Their tool is a uniquely-named device that has been around for years and now plays a key role in a variety of business inspection services. The Forward-Looking Infrared camera, or FLIR for short, was first used by the U.S. military to follow infrared heat signatures. Today it fills a niche in a wide variety of industrial specialties ranging from breast cancer detection to pharmaceutical production and monitoring systems for bird flu.
In recent years scientists have realized it has another compelling use. Fitted with a special filter, it can help us see carbon emissions which are invisible to the naked eye.
“What the camera ‘sees’ when it shows a CO2 emission, is actually a drop in temperature of whatever is in the background where the gas is present,” explained John Cabrer, senior systems design engineer for MoviTherm, a company that specializes in advanced thermography solutions for businesses. Most of the time we can’t see the discharge that occurs from a jet plane’s engine as it’s taking off or landing. But the FLIR camera’s technology can isolate those emissions and make them visible.

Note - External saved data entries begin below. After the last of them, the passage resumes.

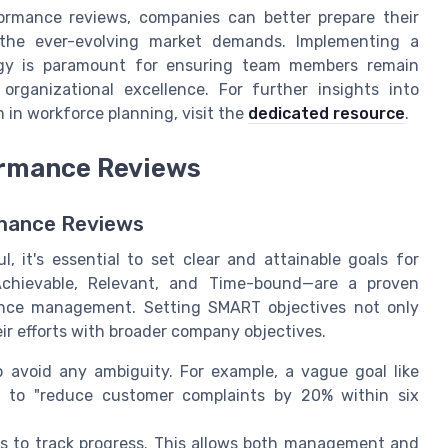
ormance reviews, companies can better prepare their
 the ever-evolving market demands. Implementing a
gy is paramount for ensuring team members remain
rganizational excellence. For further insights into
in workforce planning, visit the
dedicated resource
.
ormance Reviews
rmance Reviews
 it's essential to set clear and attainable goals for
Achievable, Relevant, and Time-bound—are a proven
mance management. Setting SMART objectives not only
r efforts with broader company objectives.
 avoid any ambiguity. For example, a vague goal like
d to "reduce customer complaints by 20% within six
s to track progress. This allows both management and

“On a very simple level, we’ve used what’s called a band pass filter to highlight the presence of the CO2 within these existing heat signatures,” said Cabrer, who pointed out that the CO2 is actually mingling with the heat source, and that allows us to see the CO2. “As a result, images will appear [on film as] brighter and darker in otherwise homogeneous areas when CO2 is present in various concentrations.”
“Enabling people to visualize just what a ubiquitous part of their daily lives carbon emissions are, will hopefully inspire those same people to take action in their daily lives and fight to reduce those emissions,” Cabrer said.